The likelier result of a destruction of the Hamas infrastructure, then, would be chaos, anathema not only to the people of Gaza but also to those hoping for peace in southern Israel.

Yet in its campaign so far, which has killed scores of children and other bystanders, Israel has not spared the trappings of Hamas sovereignty or limited itself to military targets. It says that the mosques it has destroyed were weapons storehouses and that the Islamic University, which it has hit repeatedly, housed explosives factories. But it has also reduced many government buildings to rubble without any claim that they were military in nature.

“The government buildings are a place where financial, logistical and human resources serve to support terror,” said Capt. Benjamin Rutland, a spokesman for the Israeli military. “Much of the government is involved in the active support and planning of terror.”

Taken together, it suggests that even if Israel intends to hold back from completely overthrowing Hamas, its choice of assault tactics could head that way anyway. And the Israelis may already be facing a kind of mission creep: after all, if enough of Hamas’s infrastructure is destroyed, the prospect of governing Gaza, a densely populated, refugee-filled area whose weak economy has been devastated by the Israeli-led boycott, will be exceedingly difficult.

In the background, too, is broad international criticism of this war on Gaza, not only because of the unspeakable suffering seen on television screens but also because of a feeling that Israel has tried such tactics in the past and never succeeded.

In particular, many point to the 2006 war against Hezbollah in Lebanon, where Israel also tried to destroy rocket launchers and a hostile organization’s infrastructure, only to end up killing many civilians and leaving Hezbollah more popular and perhaps ultimately stronger than before the war.

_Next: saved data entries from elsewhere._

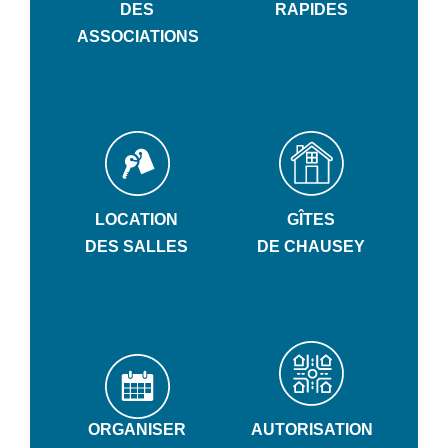
DES
RAPIDES
ASSOCIATIONS
LOCATION
GÎTES
DES SALLES
DE CHAUSEY
ORGANISER
AUTORISATION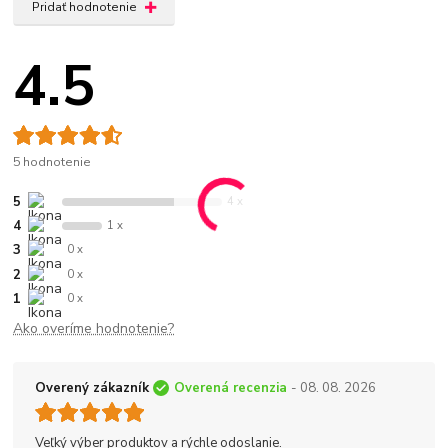
Pridať hodnotenie
4.5
5 hodnotenie
5
4 x
4
1 x
3
0 x
2
0 x
1
0 x
Ako overíme hodnotenie?
Overený zákazník
Overená recenzia
- 08. 08. 2026
Veľký výber produktov a rýchle odoslanie.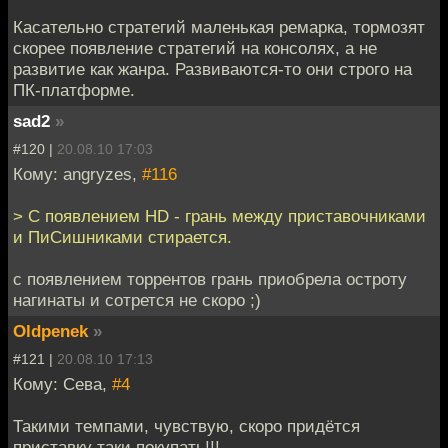
Касательно стратегий маленькая ремарка, тормозят
скорее появление стратегий на консолях, а не
развитие как жанра. Развиваются-то они строго на
ПК-платформе.
sad2
»
#120 |
20.08.10 17:03
Кому: angryzes,
#116
> С появлением HD - грань между приставочниками
и ПиСишниками стирается.
с появлением торрентов грань приобрела остроту
нагинаты и сотрется не скоро ;)
Oldpenek
»
#121 |
20.08.10 17:13
Кому: Сева,
#4
Такими темпами, чувствую, скоро придётся
приставку таки покупать!!!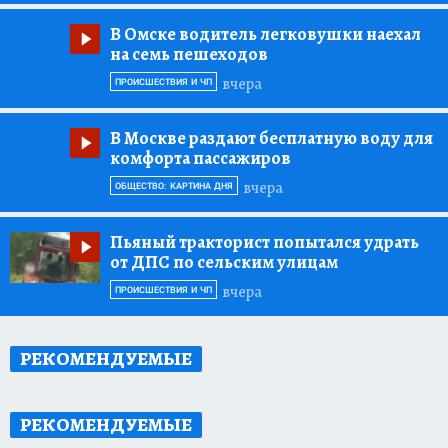
В Омске водитель легковушки наехал
на семь пешеходов
вчера
ПРОИСШЕСТВИЯ И ЧП
В Москве раздают бесплатную воду для
комфорта пассажиров
вчера
ОБЩЕСТВО: КАРТИНА ДНЯ
Пьяный тракторист попытался удрать
от ДПС по сельским улицам
вчера
ПРОИСШЕСТВИЯ И ЧП
РЕКОМЕНДУЕМЫЕ
РЕКОМЕНДУЕМЫЕ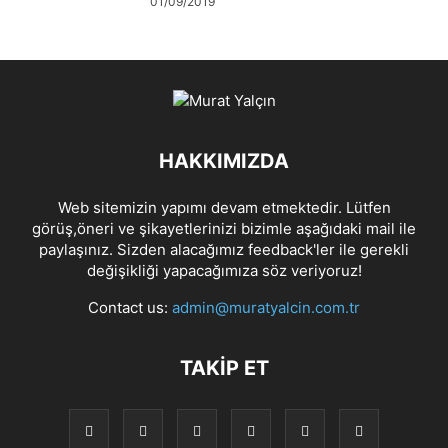
01/09/2019
HAKKIMIZDA
Web sitemizin yapımı devam etmektedir. Lütfen
görüş,öneri ve şikayetlerinizi bizimle aşağıdaki mail ile
paylaşınız. Sizden alacağımız feedback'ler ile gerekli
değişikliği yapacağımıza söz veriyoruz!
Contact us:
admin@muratyalcin.com.tr
TAKIP ET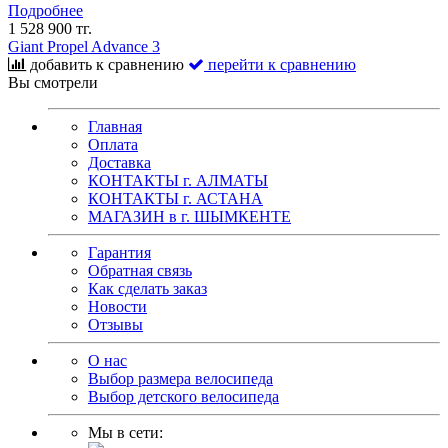
Подробнее
1 528 900 тг.
Giant Propel Advance 3
добавить к сравнению
перейти к сравнению
Вы смотрели
Главная
Оплата
Доставка
КОНТАКТЫ г. АЛМАТЫ
КОНТАКТЫ г. АСТАНА
МАГАЗИН в г. ШЫМКЕНТЕ
Гарантия
Обратная связь
Как сделать заказ
Новости
Отзывы
О нас
Выбор размера велосипеда
Выбор детского велосипеда
Мы в сети: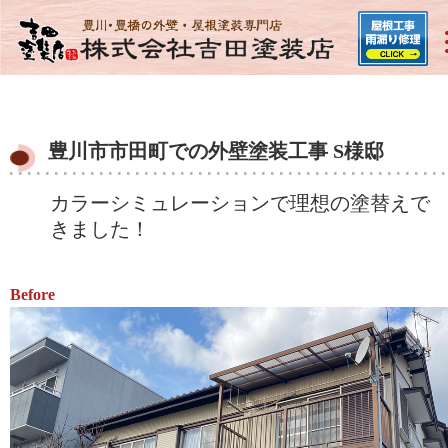
豊川市市田町での外壁塗装工事 S様邸
カラーシミュレーションで理想の塗替えで
きました！
Before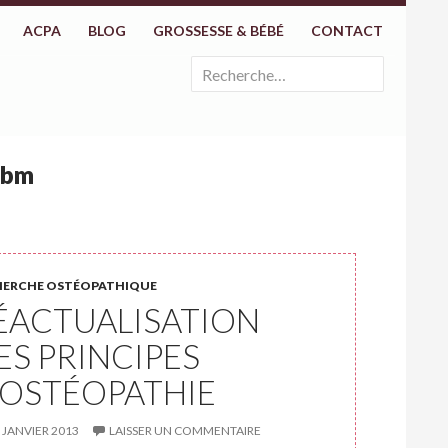
ACPA
BLOG
GROSSESSE & BÉBÉ
CONTACT
Rechercher :
ebm
HERCHE OSTÉOPATHIQUE
ÉACTUALISATION
ES PRINCIPES
’OSTÉOPATHIE
 JANVIER 2013
LAISSER UN COMMENTAIRE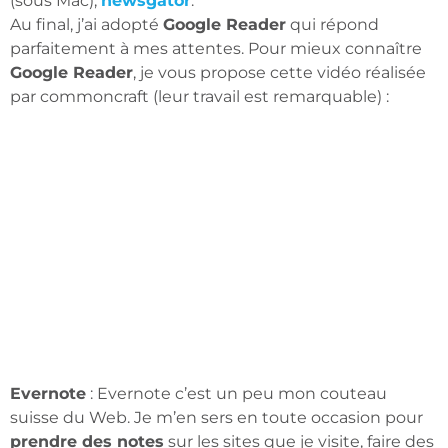
(sous Mac),
newsgator
.
Au final, j’ai adopté
Google Reader
qui répond
parfaitement à mes attentes. Pour mieux connaître
Google Reader
, je vous propose cette vidéo réalisée
par commoncraft (leur travail est remarquable) :
Evernote
: Evernote c’est un peu mon couteau
suisse du Web. Je m’en sers en toute occasion pour
prendre des notes
sur les sites que je visite, faire des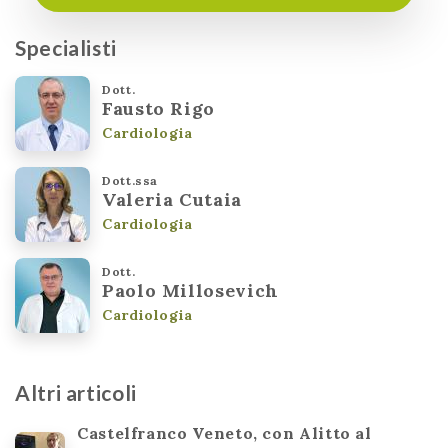
Specialisti
Dott.
Fausto Rigo
Cardiologia
Dott.ssa
Valeria Cutaia
Cardiologia
Dott.
Paolo Millosevich
Cardiologia
Altri articoli
Castelfranco Veneto, con Alitto al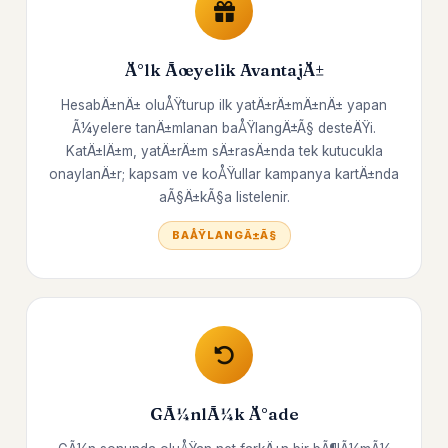
Ä°lk Ãœyelik AvantajÄ±
HesabÄ±nÄ± oluÅŸturup ilk yatÄ±rÄ±mÄ±nÄ± yapan
Ã¼yelere tanÄ±mlanan baÅŸlangÄ±Ã§ desteÄŸi.
KatÄ±lÄ±m, yatÄ±rÄ±m sÄ±rasÄ±nda tek kutucukla
onaylanÄ±r; kapsam ve koÅŸullar kampanya kartÄ±nda
aÃ§Ä±kÃ§a listelenir.
BAÅŸLANGÄ±Ã§
GÃ¼nlÃ¼k Ä°ade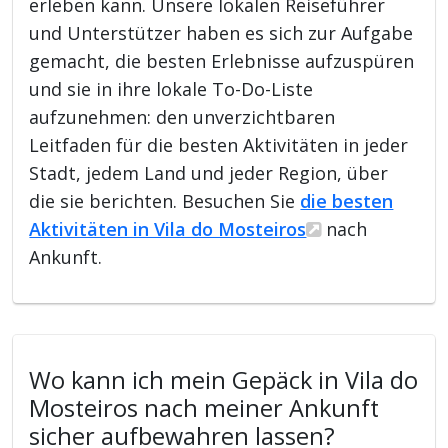
erleben kann. Unsere lokalen Reiseführer
und Unterstützer haben es sich zur Aufgabe
gemacht, die besten Erlebnisse aufzuspüren
und sie in ihre lokale To-Do-Liste
aufzunehmen: den unverzichtbaren
Leitfaden für die besten Aktivitäten in jeder
Stadt, jedem Land und jeder Region, über
die sie berichten. Besuchen Sie
die besten
Aktivitäten in Vila do Mosteiros
nach
Ankunft.
Wo kann ich mein Gepäck in Vila do
Mosteiros nach meiner Ankunft
sicher aufbewahren lassen?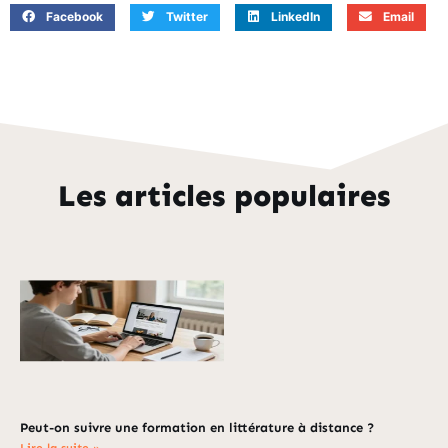
Facebook
Twitter
LinkedIn
Email
Les articles populaires
Peut-on suivre une formation en littérature à distance ?
Lire la suite »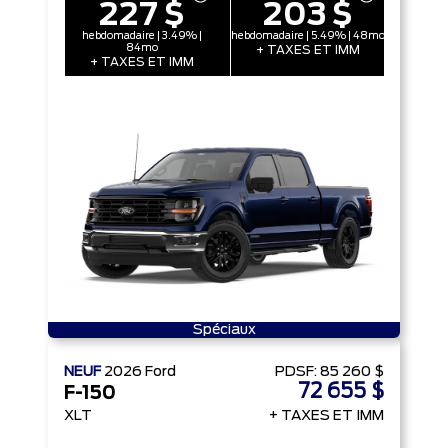
227 $
203 $
hebdomadaire | 3.49% |
hebdomadaire | 5.49% | 48mo
84mo
+ TAXES ET IMM
+ TAXES ET IMM
Spéciaux
NEUF
2026
Ford
PDSF:
85 260 $
72 655 $
F-150
XLT
+ TAXES ET IMM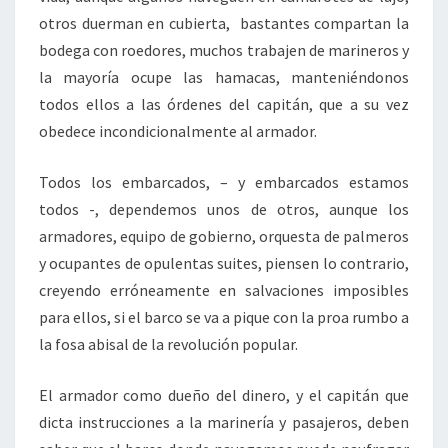
otros duerman en cubierta, bastantes compartan la
bodega con roedores, muchos trabajen de marineros y
la mayoría ocupe las hamacas, manteniéndonos
todos ellos a las órdenes del capitán, que a su vez
obedece incondicionalmente al armador.
Todos los embarcados, – y embarcados estamos
todos -, dependemos unos de otros, aunque los
armadores, equipo de gobierno, orquesta de palmeros
y ocupantes de opulentas suites, piensen lo contrario,
creyendo erróneamente en salvaciones imposibles
para ellos, si el barco se va a pique con la proa rumbo a
la fosa abisal de la revolución popular.
El armador como dueño del dinero, y el capitán que
dicta instrucciones a la marinería y pasajeros, deben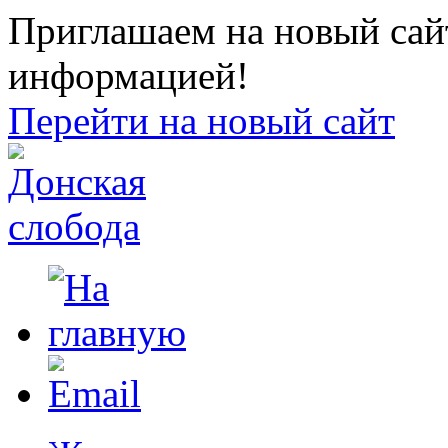
Приглашаем на новый сайт
информацией!
Перейти на новый сайт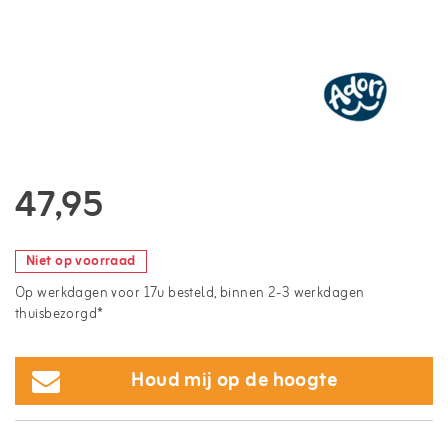
47,95
Niet op voorraad
Op werkdagen voor 17u besteld, binnen 2-3 werkdagen
thuisbezorgd*
Houd mij op de hoogte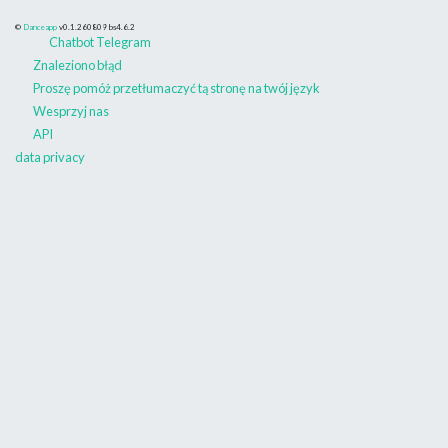
©
Danceapp
v0.1.260809
bs4.6.2
Chatbot Telegram
Znaleziono błąd
Proszę pomóż przetłumaczyć tą stronę na twój język
Wesprzyj nas
API
data privacy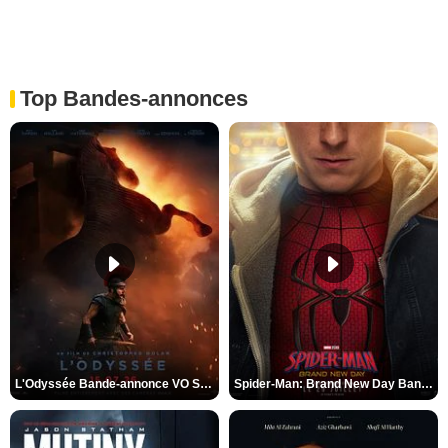
Top Bandes-annonces
L'Odyssée Bande-annonce VO STFR
Spider-Man: Brand New Day Bande-annonce VO STFR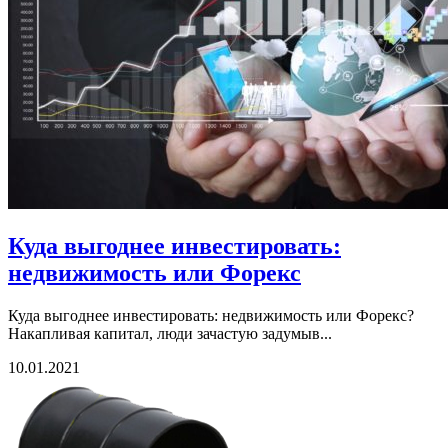
Куда выгоднее инвестировать:
недвижимость или Форекс
Куда выгоднее инвестировать: недвижимость или Форекс?
Накапливая капитал, люди зачастую задумыв...
10.01.2021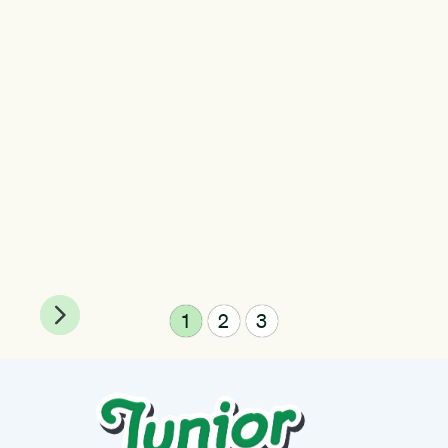
1
2
3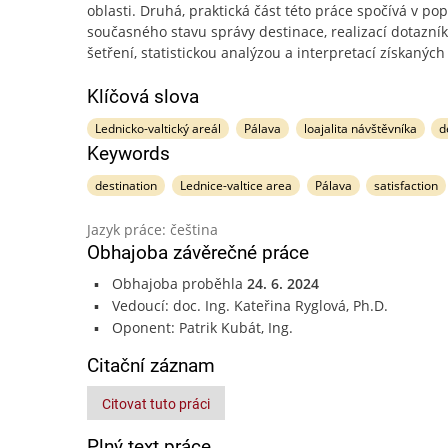
oblasti. Druhá, praktická část této práce spočívá v po
současného stavu správy destinace, realizací dotazní
šetření, statistickou analýzou a interpretací získaných
Klíčová slova
Lednicko-valtický areál
Pálava
loajalita návštěvníka
d
Keywords
destination
Lednice-valtice area
Pálava
satisfaction
Jazyk práce: čeština
Obhajoba závěrečné práce
Obhajoba proběhla
24. 6. 2024
Vedoucí: doc. Ing. Kateřina Ryglová, Ph.D.
Oponent: Patrik Kubát, Ing.
Citační záznam
Citovat tuto práci
Plný text práce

But military planners here say that the parallel is inexact and that they, too, have learned a lesson. Gaza is smaller and flatter than southern Lebanon and, most important, does not have a sievelike border with a country like Syria where arms can be constantly resupplied. Destroying the smuggler tunnels from the Egyptian Sinai into Gaza and systematically eliminating weapons depots and launcher sites, along with their supporting infrastructures, will ultimately succeed, they contend.

It may take weeks or months, they assert, but it can work. If true, questions still remain: At what human cost? And who will be in charge when it is all over?